# Any tips for learning to compose dissonant music in my head?



## Fredx2098 (Jun 24, 2018)

I've been learning to hear music while looking at a score, but I can't write down music that I hear in my head. If I want to compose music, I need an instrument or, in the worst case scenario, a digital program with MIDI playback.

I would like to be able to get music straight from my head to the paper, because I think that's one of the reasons or _the_ reason that I struggle to compose a pieces that's even 2 minutes long, unless I'm very inspired, and I want to compose extremely long, dissonant, modern pieces.

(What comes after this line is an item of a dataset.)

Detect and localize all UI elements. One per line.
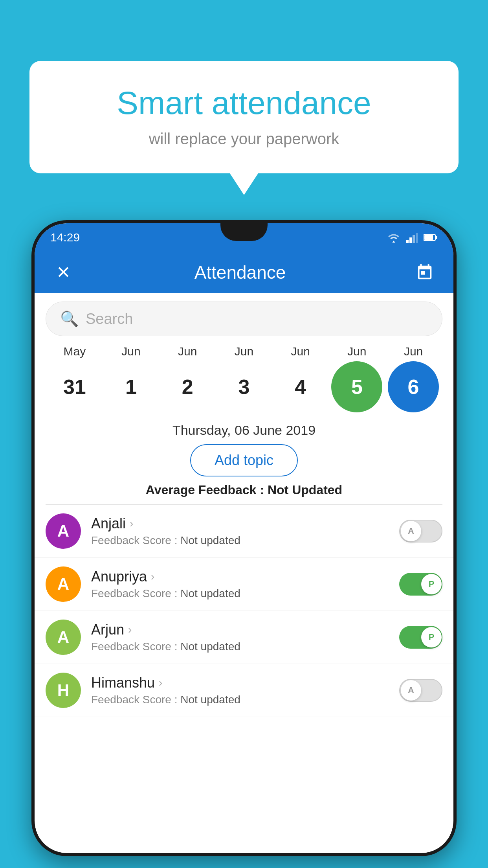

Any ideas for working on this skill? It seems completely different for tonal and non-tonal music. I can write a tonal piece completely in my head, but I'm lost when I try to create dissonance without an instrument.


----------



## MarkMcD (Mar 31, 2014)

I don't suppose there are any short cuts. You can write tonal music in your head because your brain is accustomed to those types of intervals after years and years of hearing and identifying what they are and how they look on paper and really the only way to do the same for more exotic intervals, is to listen them over and over and over, reading the score or at least looking at the written form of the interval, until your brain can identify the sound, without the need to see the notes. Time and repetition is the only way I know to recondition the brain.


----------



## Phil loves classical (Feb 8, 2017)

I tend to think of disonance as a part of a certain kind of harmony rather than its own goal. Sometimes I have a certain melody in my head or accompaniment that would have some disonance, but it's like swerving on the road a bit to get where I want. But you could 'hear' 2nds and sevenths and tritones in your head and use them to pepper a melody as accompaniment or form part of it itself.


----------



## Guest (Jul 24, 2018)

Aural training. Sight singing. Learning how to internalise intervals so that you can really sing and imagine the intervals, rhythms and combinations of them you are singing before you sing them is extremely important for anyone making music of any sort.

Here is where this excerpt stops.